Solo: "If you touch the wall before I throw the switch [to turn off the explosives], I will hear a very loud noise, and you will be scattered all over the Caribbean."
Illya (fatalistically): "Well, a good agent should be in many places at once."

Illya: "A deceptively easy beginning . . . to a frightening series of hazards."

Rudolph (aghast, to Solo): "Are you insane?"
Solo: "I don't, ah, think so." (To Illya) "Are you insane?"
Illya (pulling on his flippers): "No, but I'm chilly."

Solo (to a reluctant Rudolph): "You're supposed to follow instructions. That's all ye know on earth and all ye need to know." 

Rudolph: "This is Thrush, you blockhead! You will never pull it off!"
Solo (levelly): "Well, that's unfortunate for you, Rudolph. Because you're going to go in front of me. And where I step, you will have stepped first; and where I die, you will have died first."

3 comments:

Unknown said...

This one gets my vote as best show of the series (though I still have an overall fondness for MAZE from Season 4).

More specific comments on this one later, but gotta run for now.

Benzadmiral said...

I second that, C., though my admiration is unbounded for "Mad, *Mad* Tea Party" and "Project Strigas" -- the first because it so perfectly shows the series' blend of danger and humor, and the second because it is so deft and the heroes accomplish their goal through guile.

nephew-from-france said...

Well, not that I intend anybody to change his/her good opinion of this episode, but I would like to politely dissent - definitely not among the best ones for me.
Is this opinion unfair, because we have seen so many (too many) of these sophisticated safe vault heists since then? Maybe so. But I find it hard to abstract from that and go back to the freshness a 60s viewer might have experienced. I say might, because I am not convinced it was so fresh even then - many noir movies about the theme before that.
What might have been new was the number of "sophisticated" protection devices our agents have to bypass / deactivate. Allow me to feel not so impressed either by these devices - Edgar Poe invented much brighter ones one century earlier - or by the ingenuous UNCLE ways to counter-act them : a bulky inflatable rubber boat to cross a three-meter-wide electrified floor, really? Would not thick-soled rubber boots have performed the same trick in a less ridiculous way?
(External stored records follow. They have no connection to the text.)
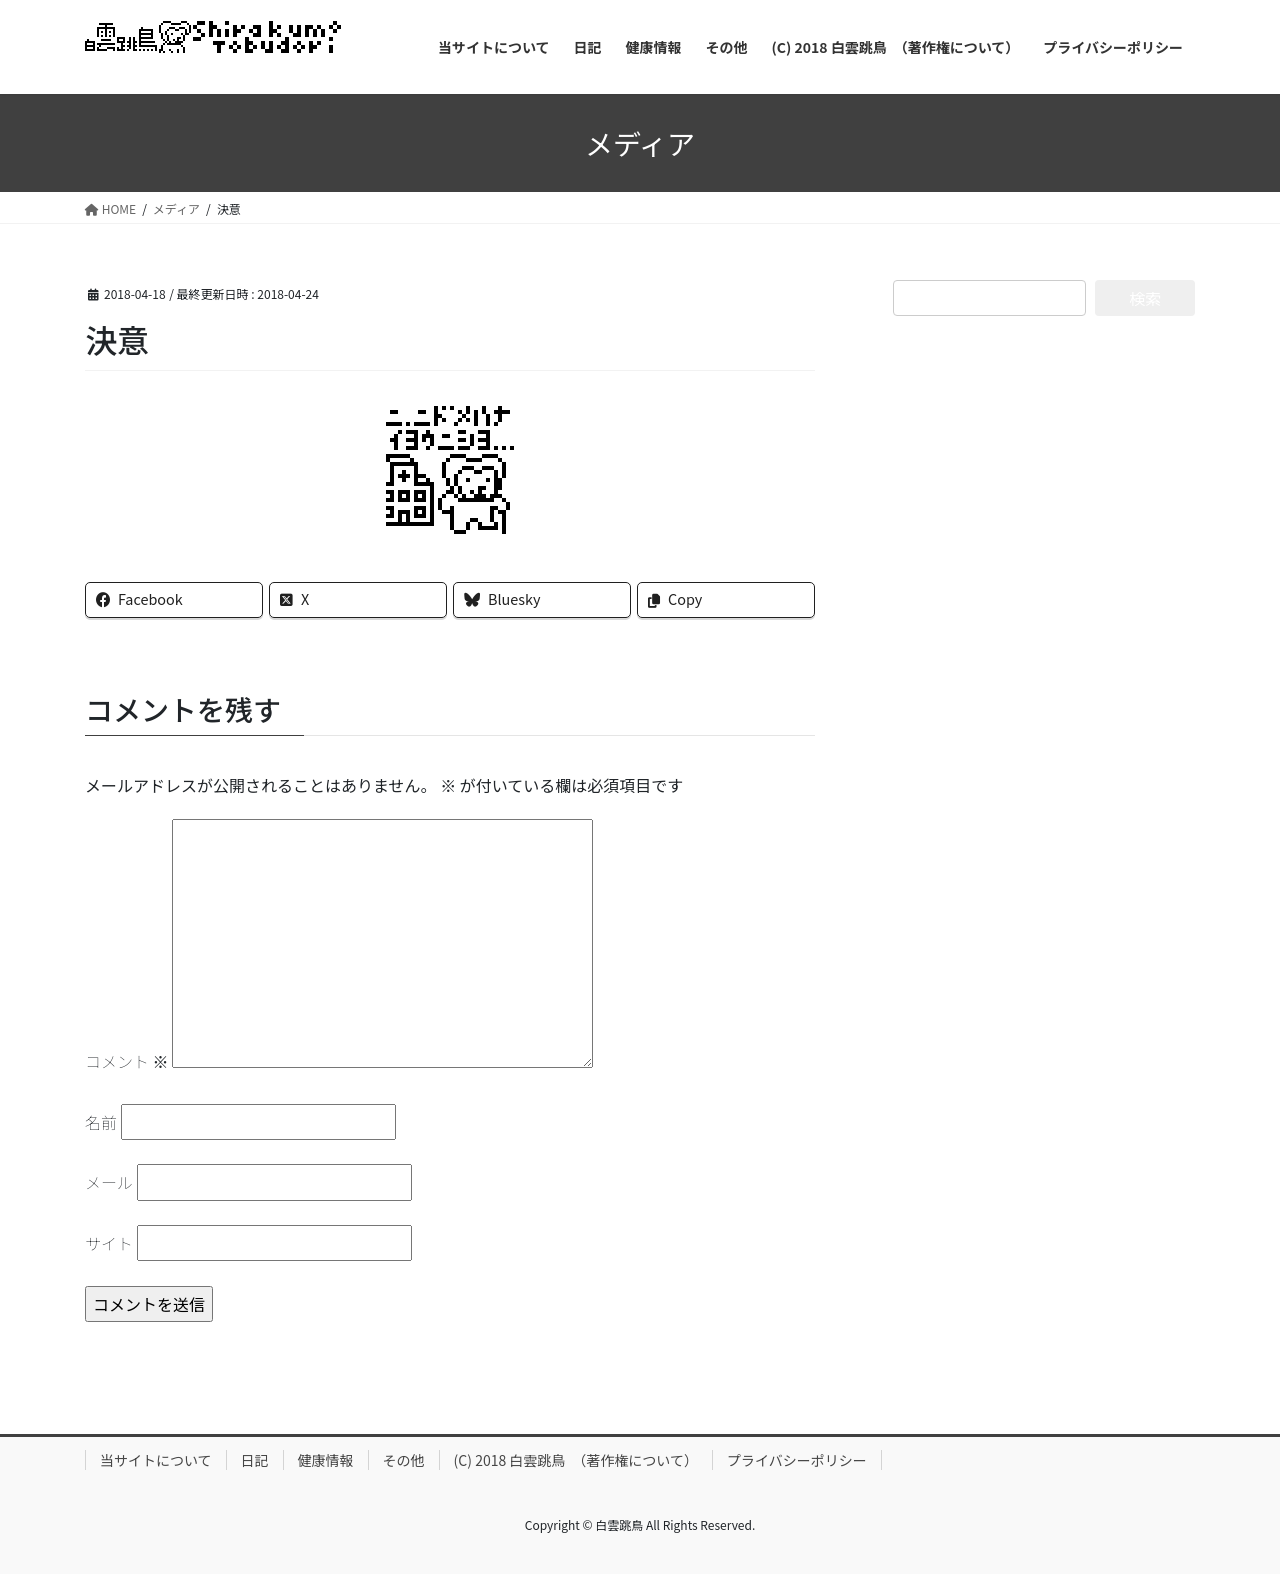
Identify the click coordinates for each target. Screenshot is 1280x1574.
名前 (101, 1122)
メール (109, 1182)
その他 (404, 1460)
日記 (255, 1460)
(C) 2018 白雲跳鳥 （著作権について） (576, 1460)
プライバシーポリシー (797, 1460)
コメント (127, 1061)
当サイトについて (156, 1460)
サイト (109, 1243)
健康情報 (326, 1460)
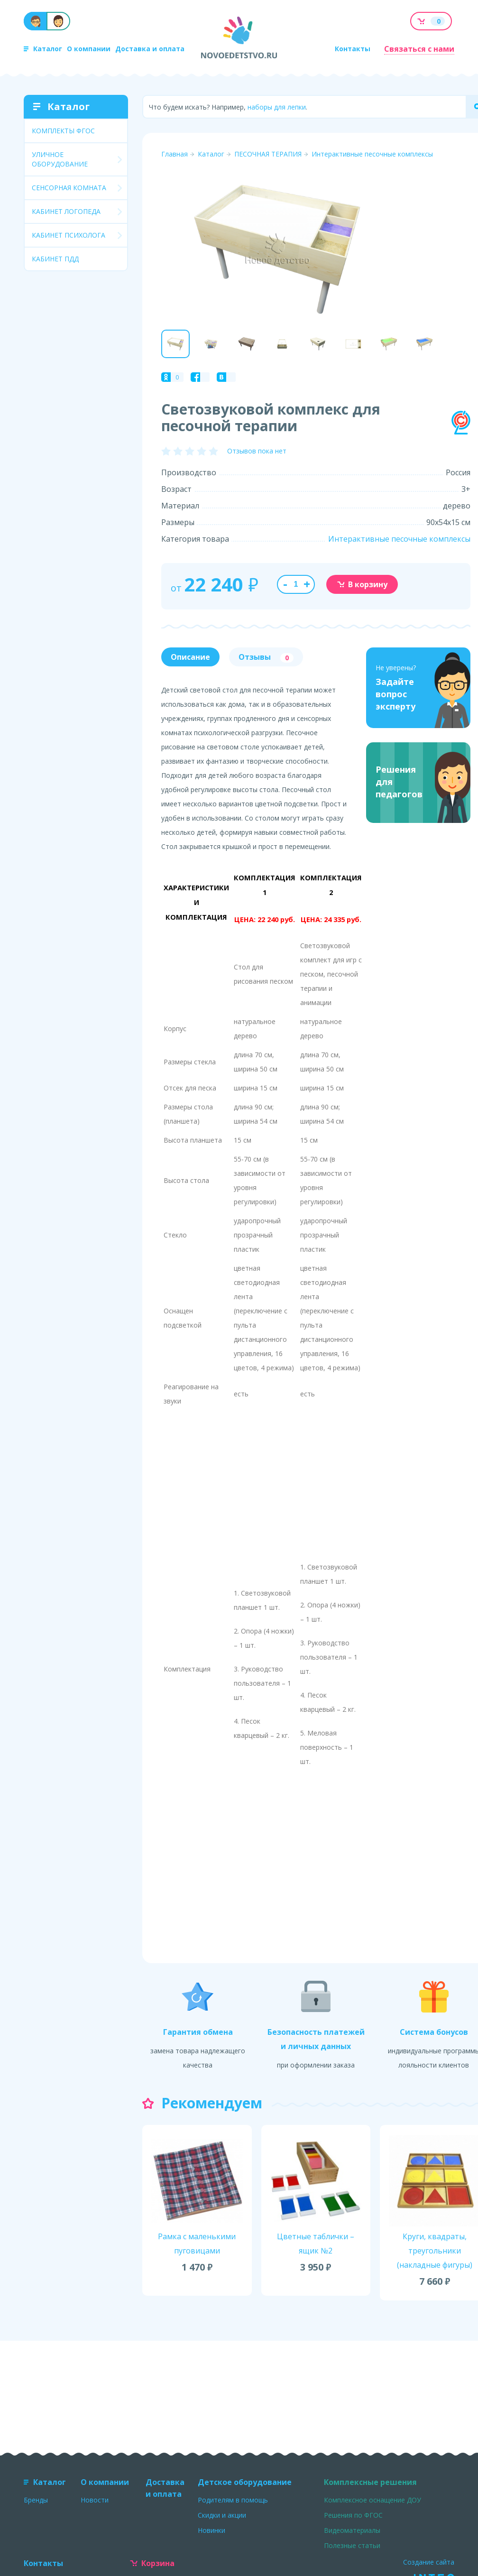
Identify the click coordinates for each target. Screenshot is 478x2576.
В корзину (362, 584)
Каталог (43, 48)
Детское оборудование (245, 2482)
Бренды (36, 2499)
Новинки (211, 2530)
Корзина (152, 2563)
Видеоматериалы (352, 2530)
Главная (174, 153)
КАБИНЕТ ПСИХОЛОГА (68, 235)
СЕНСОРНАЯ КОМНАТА (69, 187)
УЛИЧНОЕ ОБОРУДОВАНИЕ (60, 159)
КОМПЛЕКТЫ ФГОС (63, 130)
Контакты (352, 48)
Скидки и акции (222, 2515)
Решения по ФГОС (353, 2515)
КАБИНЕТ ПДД (55, 258)
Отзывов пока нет (256, 450)
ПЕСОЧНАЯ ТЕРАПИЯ (268, 153)
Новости (95, 2499)
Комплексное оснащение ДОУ (372, 2499)
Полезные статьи (352, 2545)
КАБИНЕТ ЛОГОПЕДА (66, 211)
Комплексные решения (370, 2482)
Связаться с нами (419, 49)
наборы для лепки (277, 106)
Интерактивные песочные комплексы (372, 153)
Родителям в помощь (233, 2499)
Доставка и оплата (149, 48)
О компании (88, 48)
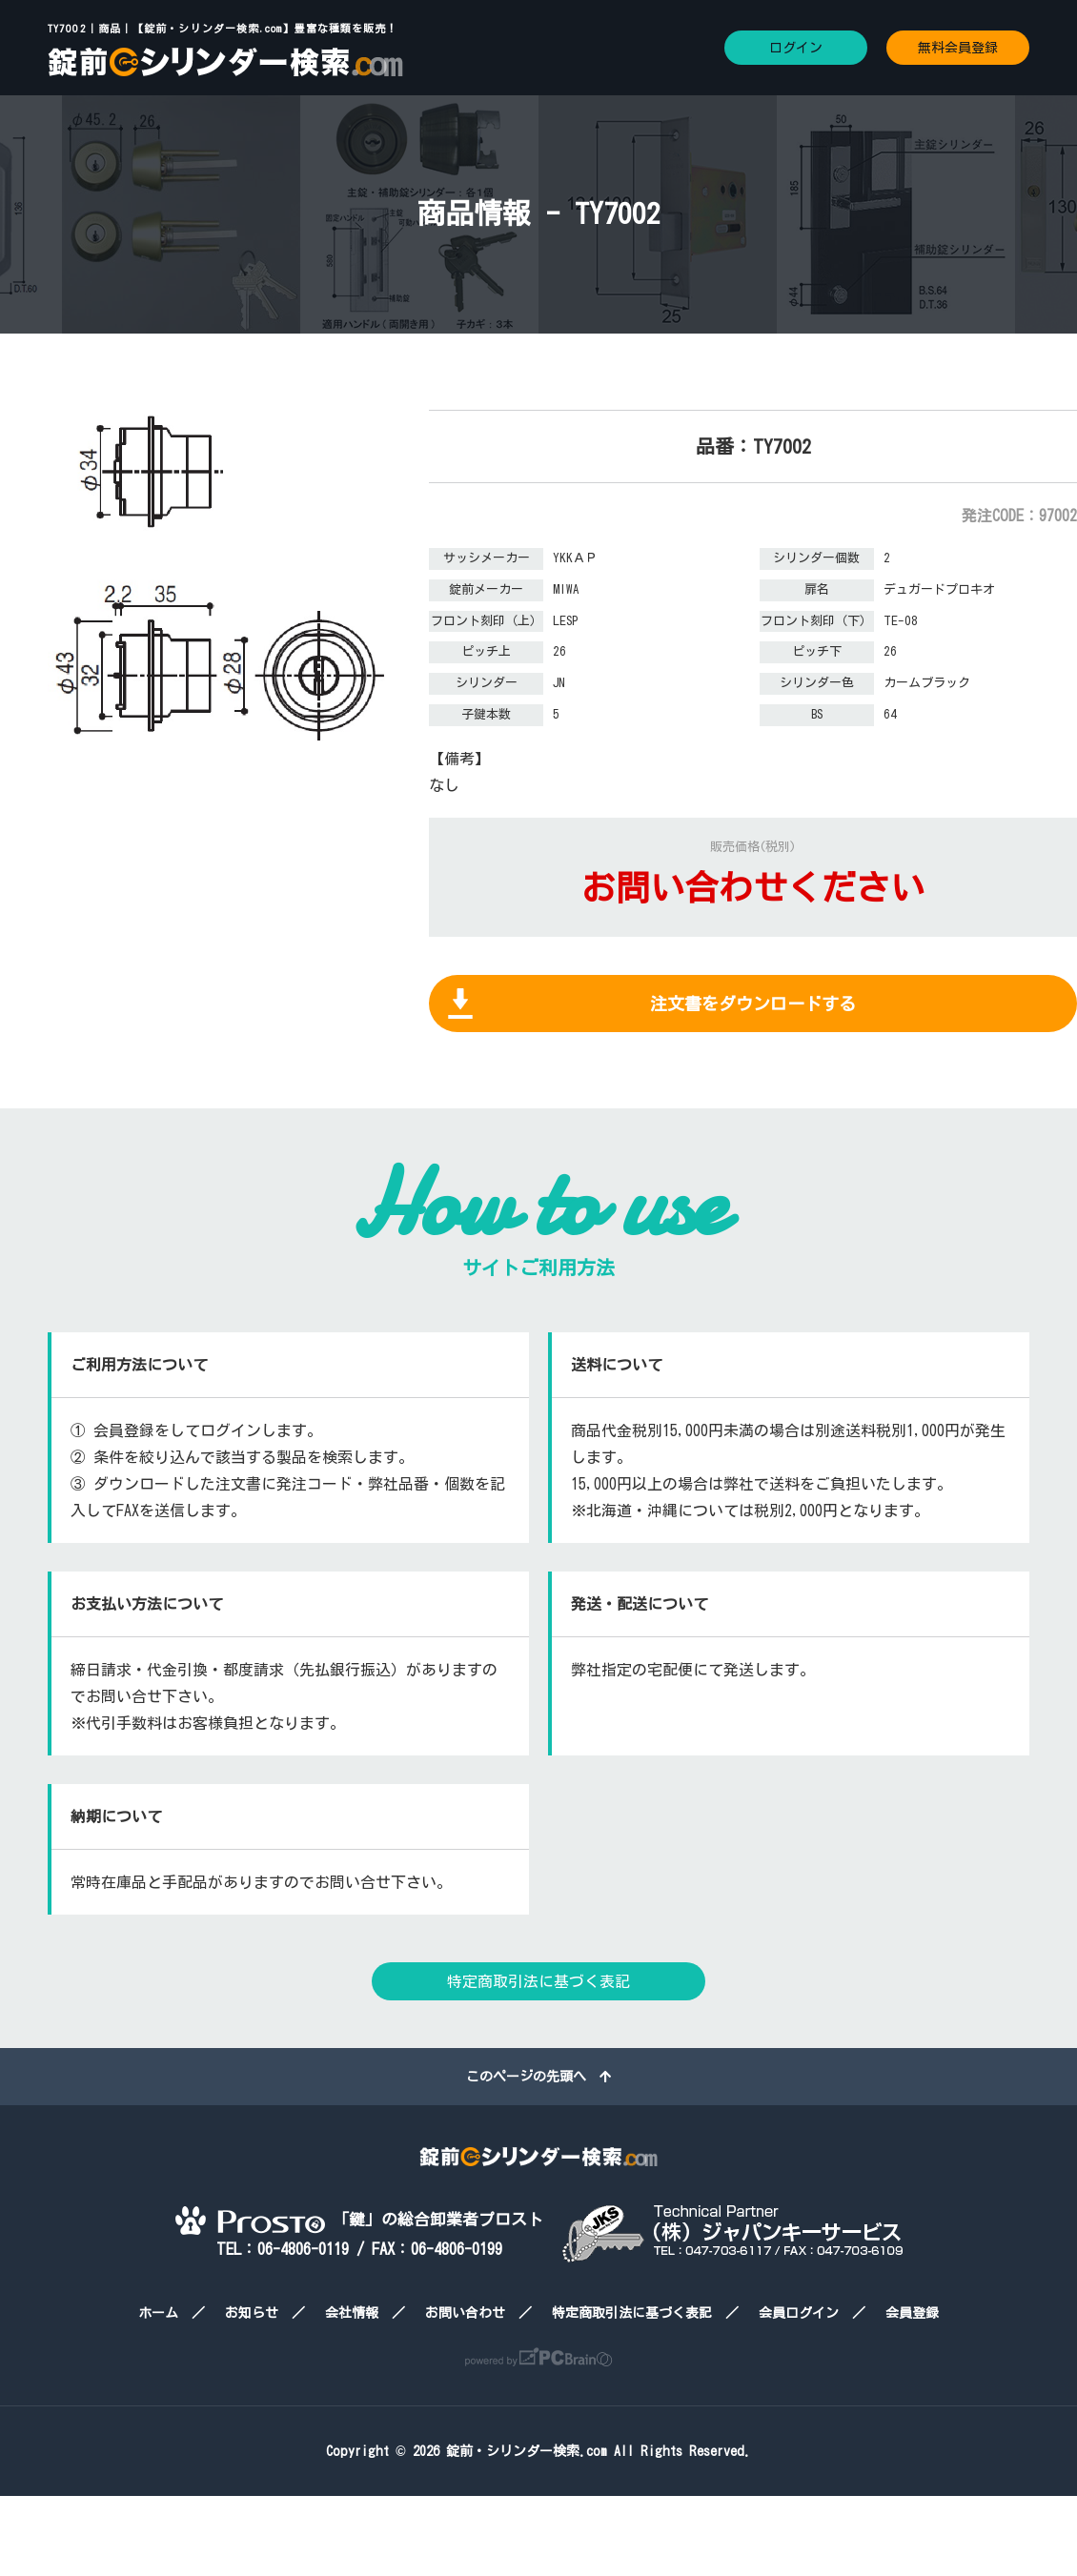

Just asking...
Granted, Rudolph is an entertaining more-than-half scoundrel, though a complex character he certainly is not. And also granted, the fairly weak moral standards of the young ingenue might also be considered refreshing after a number of episodes with high-minded heroines - especially at the end when she suggests half-jokingly that they all embark on a casino-robbing spree in Vegas.

All the same I feel there are many episodes with sharper plots and more striking characters. And the adversary is really weak in this episode - when is this THRUSH cigar-chomping minion going to start feeling really worried about losing all the war treasure chest of his unkind-to-failure employers?